L’Italia e i cittadini italiani hanno investito centinaia di milioni di euro su quella scuola, sentivamo e sentiamo il dovere di farlo, sia perché la storia ancora ci impone di essere presenti, sia perché quella scuola rappresentava un presidio di civiltà, uno strumento importante di diffusione della nostra lingua e della nostra cultura nel Corno d’Africa una possibilità di emancipazione per centinaia di giovani eritrei.
Cosa resta di questo ingente investimento? Cosa ha fatto il governo e la nostra diplomazia per evitare che la scuola chiudesse?
I fatti che hanno portato al ritiro della licenza della scuola ad operare in territorio eritreo e la disdetta dell’accordo tecnico del 2012 sono abbastanza noti. Sono state presentate diverse interrogazioni parlamentari, con le quali è stato chiesto al governo di spiegare le ragioni del ritiro della licenza e cosa il governo stesse facendo per scongiurare la chiusura definitiva.
Le cronache parlamentari, cioè le risposte del governo alle interrogazioni, ci restituiscono laconiche narrazioni che imputano all’Eritrea e al Presidente Afeworki la responsabilità completa della chiusura della scuola.
Ci raccontano di lettere inviate dal governo, una persino dell’allora primo Ministro Conte, al governo eritreo, lettere alle quali pare non sia mai seguita una risposta. Le cronache ci raccontano di presunte iniziative diplomatiche che non hanno sortito alcun risultato.
Tutto questo però è avvolto dal più fitto mistero, nessuna di queste lettere è stata resa pubblica nemmeno in sede di risposta alle interrogazioni.
La posizione di Anief
Anief non mette in dubbio che dietro questa vicenda ci sia la volontà del governo eritreo di nazionalizzare le scuole straniere presenti sul suo territorio, non mette in dubbio che il nostro governo abbia fatto qualcosa, tuttavia non possiamo non dire che questa vicenda rappresenta una sonora sconfitta della nostra politica estera e della nostra diplomazia.

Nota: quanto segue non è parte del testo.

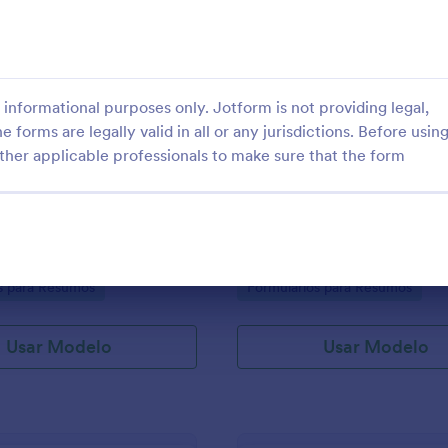
: Concurso Público SAMU
: F
Visualizar
Visualizar
informational purposes only. Jotform is not providing legal,
e forms are legally valid in all or any jurisdictions. Before usin
ther applicable professionals to make sure that the form
 Público SAMU
lher candidaturas para o jogo
Formulário para inscriçoes de ba
este questionário extensivo
eventos de rock.
ar os melhores candidatos.
gory:
Go to Category:
s para Resumos
Formulários para Resumos
Usar Modelo
Usar Modelo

Il Ministro degli Esteri Di Maio deve chiarire, deve spiegare, deve illuminare la vicenda pubblicando tutta la documentazione relativa a questa vicenda, altrimenti si assumerà la piena responsabilità di questa disfatta. In quella scuola abbiamo speso milioni di euro, i cittadini hanno diritto di conoscere la verità. Noi abbiamo avuto la sensazione di un disinteresse da parte del governo italiano e in particolare degli alti funzionari della DGSP sulla scuola. Poco è stato fatto, è ovvio che le lettere non potevano bastare a rimuovere ostacoli e incomprensioni, serviva ben altro.
La chiusura della scuola di Asmara pone a tutti quanti un interrogativo preciso: ha un senso spendere e investire in questo settore, se poi non si è in grado di risolvere le crisi? Quello che è successo ad Asmara può succedere domani ad Istanbul, ad Addis Abeba o altrove. Anief sostiene che investire in questo settore ha molto senso, anzi da tempo chiediamo l’aumento del contingente e l’apertura di nuove scuole. È indispensabile però che il Ministero degli Esteri abbia una visione a lungo termine e si impegni per garantire che le nostre iniziative scolastiche all’estero diventino querce dalle solide radici che diano lustro al nostro Paese attraverso l’esportazione della nostra scuola e della nostra cultura, attraverso una promozione organizzata e ben strutturata di quella che è definita la lingua degli angeli, Oggi la vicenda di Asmara dimostra che le nostre iniziative scolastiche all’estero sono foglie al vento che possono essere spazzate via dal primo venticello autunnale.